Records for processing Start Marker
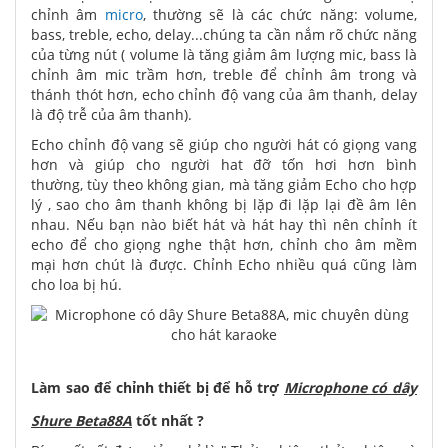
chỉnh âm
micro
, thường sẽ là các chức năng: volume,
bass, treble, echo, delay...chúng ta cần nắm rõ chức năng
của từng nút ( volume là tăng giảm âm lượng mic, bass là
chỉnh âm mic trầm hơn, treble để chỉnh âm trong và
thánh thót hơn, echo chỉnh độ vang của âm thanh, delay
là độ trễ của âm thanh).
Echo chỉnh độ vang sẽ giúp cho người hát có giọng vang
hơn và giúp cho người hat đỡ tốn hơi hơn bình
thường, tùy theo không gian, mà tăng giảm Echo cho hợp
lý , sao cho âm thanh không bị lặp đi lặp lại đề âm lên
nhau. Nếu bạn nào biết hát và hát hay thì nên chỉnh ít
echo để cho giọng nghe thật hơn, chỉnh cho âm mềm
mại hơn chút là được. Chỉnh Echo nhiều quá cũng làm
cho loa bị hú.
Làm sao để chỉnh thiết bị để hỗ trợ
Microphone có dây
Shure Beta88A
tốt nhất ?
Records for processing End Marker
# Action item
Repeat the listing verbatim without its pictures.

# Result of the task
chỉnh âm
micro
, thường sẽ là các chức năng: volume,
bass, treble, echo, delay...chúng ta cần nắm rõ chức năng
của từng nút ( volume là tăng giảm âm lượng mic, bass là
chỉnh âm mic trầm hơn, treble để chỉnh âm trong và
thánh thót hơn, echo chỉnh độ vang của âm thanh, delay
là độ trễ của âm thanh).
Echo chỉnh độ vang sẽ giúp cho người hát có giọng vang
hơn và giúp cho người hat đỡ tốn hơi hơn bình
thường, tùy theo không gian, mà tăng giảm Echo cho hợp
lý , sao cho âm thanh không bị lặp đi lặp lại đề âm lên
nhau. Nếu bạn nào biết hát và hát hay thì nên chỉnh ít
echo để cho giọng nghe thật hơn, chỉnh cho âm mềm
mại hơn chút là được. Chỉnh Echo nhiều quá cũng làm
cho loa bị hú.
Làm sao để chỉnh thiết bị để hỗ trợ
Microphone có dây
Shure Beta88A
tốt nhất ?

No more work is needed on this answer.